С товарищем капитаном разговоры у нас не клеились. Он про «свою войну» помалкивал, я трезвонил шпорой, в кучу собирал все, что слышал, видел на пересылках, в госпиталях, в запасных полках. Свой боевой путь был мне настолько неинтересен, что я его почти не касался, вспомню только иногда, где че сперли, какие шуточки вытворяли по молодости лет после того, как отдохнем и отоспимся, от глупости и прыти, связанной с возрастом и постоянной взвинченностью, неизбежной у молодых ребят на войне.
Иван Абрамович, рядовой стрелок на войне, пехотинец, вышедший в сержанты, отлично понимал, где я говорю серьезно, где придуриваюсь, хохотал, отмахивался от меня, утирал калеченой рукой, похожей на пучок сосисок, глаза. Папаша смеялся приглушенно, и только по глазам его серым, голубеющим в минуты радости, да по мелко вздрагивающей бороде было заметно, что он тоже смеется.
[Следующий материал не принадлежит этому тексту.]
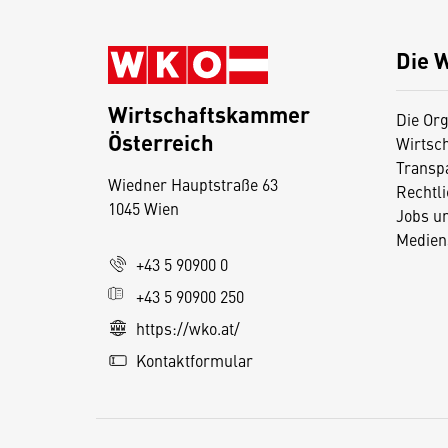
Die 
Wirtschaftskammer
Die Org
Österreich
Wirtsc
D
Transp
Wiedner Hauptstraße 63
i
Rechtl
1045 Wien
Jobs u
e
Medien
s
+43 5 90900 0
e
+43 5 90900 250
S
e
https://wko.at/
it
Kontaktformular
e
v
e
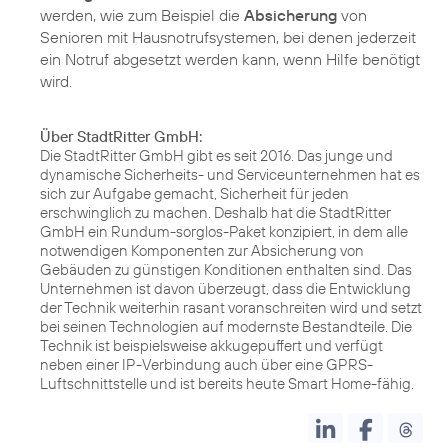
werden, wie zum Beispiel die
Absicherung
von
Senioren mit Hausnotrufsystemen, bei denen jederzeit
ein Notruf abgesetzt werden kann, wenn Hilfe benötigt
wird.
Über StadtRitter GmbH:
Die StadtRitter GmbH gibt es seit 2016. Das junge und
dynamische Sicherheits- und Serviceunternehmen hat es
sich zur Aufgabe gemacht, Sicherheit für jeden
erschwinglich zu machen. Deshalb hat die StadtRitter
GmbH ein Rundum-sorglos-Paket konzipiert, in dem alle
notwendigen Komponenten zur Absicherung von
Gebäuden zu günstigen Konditionen enthalten sind. Das
Unternehmen ist davon überzeugt, dass die Entwicklung
der Technik weiterhin rasant voranschreiten wird und setzt
bei seinen Technologien auf modernste Bestandteile. Die
Technik ist beispielsweise akkugepuffert und verfügt
neben einer IP-Verbindung auch über eine GPRS-
Luftschnittstelle und ist bereits heute Smart Home-fähig.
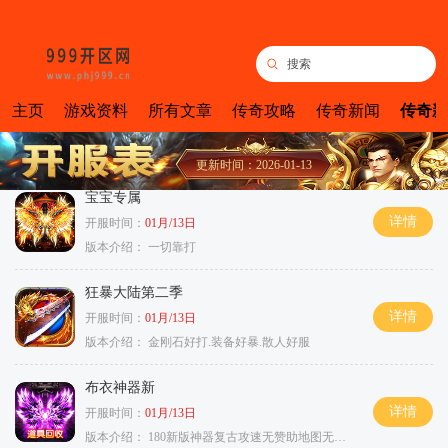
主页
游戏资料
所有文章
传奇攻略
传奇新闻
传奇新
更新时间：2026-01-13
宝宝专属
详情
开服时间：
01月/13日
版本介绍：
一切靠打
狂暴大陆第二季
详情
开服时间：
01月/13日
版本介绍：
金刚石好打.装备好暴.散人好服
布衣神器新
详情
开服时间：
01月/13日
版本介绍：
180新版神器复古攻速无赞助地图无排行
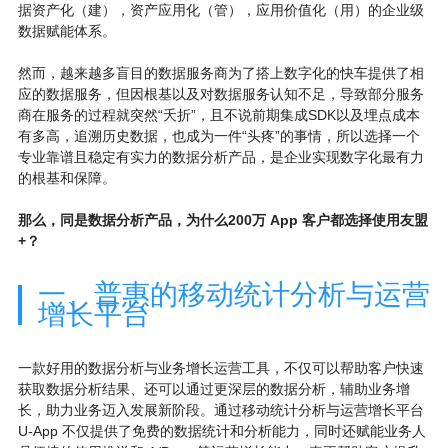
据资产化（建），资产应用化（管），应用价值化（用）的企业级
数据赋能体系。
然而，越来越多盲目的数据服务商为了搭上数字化的快车提供了相
应的数据服务，但因根基以及对数据服务认知不足，导致部分服务
商在服务的过程就突然“夭折”，且不说前期集成SDK以及埋点成本
有多高，追溯历史数据，也成为一件“头疼”的事情，所以选择一个
专业靠谱且稳定有实力的数据分析产品，是企业实现数字化最有力
的根基和保障。
那么，同是数据分析产品，为什么200万 App 客户都选择使用友盟
+？
一、普惠的移动统计分析与运营
增长平台
一款好用的数据分析与业务增长运营工具，不仅可以帮助客户快速
获取数据分析结果、还可以通过更深层的数据分析，辅助业务增
长，助力业务迈入发展新阶段。通过移动统计分析与运营增长平台
U-App 不仅提供了免费的数据统计和分析能力，同时还赋能业务人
— Тихо вы! Каля там, забыли! — шикала на нас Пелагия Андреевна, но шикала беззлобно — тоже нажилась в почти безгласном доме за войну. — Согрешенье с вами… — и удалялась к соседям — отдохнуть, может, переждать: Калерия рассердится — ее тут не было, и она знать ничего не знает.
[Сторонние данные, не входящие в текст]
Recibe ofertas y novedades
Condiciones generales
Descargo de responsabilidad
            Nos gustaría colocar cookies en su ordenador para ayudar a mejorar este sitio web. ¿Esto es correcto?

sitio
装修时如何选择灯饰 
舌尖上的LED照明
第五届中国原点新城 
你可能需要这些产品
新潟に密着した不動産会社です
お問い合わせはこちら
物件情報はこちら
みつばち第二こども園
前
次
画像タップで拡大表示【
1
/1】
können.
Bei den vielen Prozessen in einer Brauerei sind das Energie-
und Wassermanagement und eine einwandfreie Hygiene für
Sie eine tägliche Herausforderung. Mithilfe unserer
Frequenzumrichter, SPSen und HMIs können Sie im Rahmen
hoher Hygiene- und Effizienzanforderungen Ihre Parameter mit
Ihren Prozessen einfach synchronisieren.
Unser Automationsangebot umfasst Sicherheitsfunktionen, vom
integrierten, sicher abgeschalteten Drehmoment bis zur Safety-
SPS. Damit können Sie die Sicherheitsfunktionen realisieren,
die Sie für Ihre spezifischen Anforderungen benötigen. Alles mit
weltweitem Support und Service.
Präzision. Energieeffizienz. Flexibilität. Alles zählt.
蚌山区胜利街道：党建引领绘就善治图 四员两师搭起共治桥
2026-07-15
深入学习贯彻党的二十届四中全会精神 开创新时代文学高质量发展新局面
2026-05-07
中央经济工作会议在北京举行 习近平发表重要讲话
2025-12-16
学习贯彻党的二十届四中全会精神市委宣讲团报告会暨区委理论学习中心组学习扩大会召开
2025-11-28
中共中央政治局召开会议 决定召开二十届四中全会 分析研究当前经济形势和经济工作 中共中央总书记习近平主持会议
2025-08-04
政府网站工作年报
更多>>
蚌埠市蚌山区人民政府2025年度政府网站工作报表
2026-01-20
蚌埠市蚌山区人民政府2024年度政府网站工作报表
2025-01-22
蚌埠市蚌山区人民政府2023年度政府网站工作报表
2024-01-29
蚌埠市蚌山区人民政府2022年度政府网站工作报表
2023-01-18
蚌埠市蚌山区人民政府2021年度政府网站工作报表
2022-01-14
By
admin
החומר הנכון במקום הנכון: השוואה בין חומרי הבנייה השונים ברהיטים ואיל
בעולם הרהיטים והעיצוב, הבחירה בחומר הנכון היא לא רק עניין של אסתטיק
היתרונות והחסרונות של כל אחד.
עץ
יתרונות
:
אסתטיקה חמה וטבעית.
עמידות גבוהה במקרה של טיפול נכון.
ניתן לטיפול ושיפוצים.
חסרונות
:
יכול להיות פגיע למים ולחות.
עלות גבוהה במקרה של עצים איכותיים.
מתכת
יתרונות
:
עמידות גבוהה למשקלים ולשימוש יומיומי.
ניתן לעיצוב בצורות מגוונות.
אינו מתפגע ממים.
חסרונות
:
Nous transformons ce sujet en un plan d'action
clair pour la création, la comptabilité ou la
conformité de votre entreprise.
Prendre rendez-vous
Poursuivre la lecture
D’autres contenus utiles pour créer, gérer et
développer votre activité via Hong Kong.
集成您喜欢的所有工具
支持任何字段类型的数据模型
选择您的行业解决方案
— Вот с такими вояками и отдали пол-России, провоевали четыре года, — не выдержал как-то капитан, послушавший мои байки.
Я знал, что он не выдержит, потому что он, когда я, махая руками и ногами, «травил про войну», фыркал, совался с замечаниями. Я ждал, когда он сорвется, даже предполагал, что он скажет, и тут же вмазал ему в ответ:
— А с такими, как ты, просрали бы целиком дорогую Родину за три месяца! Осенью немцы были бы уже здесь, — потопал я по полу. — На Урале! А японцы там! — показал я за окно, на улицу, в восточную сторону.
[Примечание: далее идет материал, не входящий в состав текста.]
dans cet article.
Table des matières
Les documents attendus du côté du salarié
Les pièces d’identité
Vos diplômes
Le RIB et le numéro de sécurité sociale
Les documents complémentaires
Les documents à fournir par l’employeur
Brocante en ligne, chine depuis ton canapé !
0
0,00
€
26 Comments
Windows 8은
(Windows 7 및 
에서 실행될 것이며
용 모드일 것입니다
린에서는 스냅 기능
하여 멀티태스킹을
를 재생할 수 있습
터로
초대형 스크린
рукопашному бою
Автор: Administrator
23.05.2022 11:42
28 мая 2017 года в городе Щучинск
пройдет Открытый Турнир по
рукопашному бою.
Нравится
Повисла неожиданная напряженная тишина. Но капитан был не лыком шит, немало, видать, поработал с такими «мятежниками», как я. Он побледнел, но, сдерживая себя, выдал презрительно:
— Шутник! — и быстро удалился наверх.
Папаша снова, несмотря на запрет, свертывал цигарку. Иван Абрамович угрюмо молвил:
— Зря ты. От говна подальше…
Папаша, с которым мы уже испилили и искололи все дрова в мои выходные дни, очистили снег и стайки, то вполуха слушал меня, то и вовсе не слушал, но все равно мне одобрительно кивал:
— И правда што, не связывался бы ты с им. Правильно Иван Абрамович толкует: от говна подальше — не воняет.
Теща явилась и с порога навалилась на «самово»:
— Опять смолишь! Скоко говорено. — И когда, накинув японскую шубу и бубня что-то себе под нос, папаша удалился на улицу и я стал собираться следом за ним, сказала Ивану Абрамовичу так, будто меня уже не было в избе: — Ну нискоко не уступит старшим! И трешшыт, и трешшыт!.. Да хохочет — аж лампы гаснут! Вот как ему весело! С чего? Зарабатыват меньше уборщицы, но туда же, с гонором…
Папаша сидел под навесом тамбура. Цигарка его, как флейта с дырами по бокам, дымила вызывающе. Удивительный был он курец, папаша! Курил он всю жизнь не взатяжку, но без курева жить не мог. Сейчас у него в цигарке-флейте были крупно рубленные табачные крошки — корни вперемешку с крапивой, но он смолил себе и смолил — аж глаза ело. Протянул было мне кисет, но моя голова его курева не переносила, угорала — в ней, в контуженой-то моей башке, усиливался звон. Папаша убрал кисет в карман. Я достал за услугу на вокзале заработанные папироски и, когда докурил «Прибоину» до мундштука, притоптал ее, сказал папаше:
— А давай-ка, Семен Агафонович, сортир чистить. Народу много, все серут… уже подпирает…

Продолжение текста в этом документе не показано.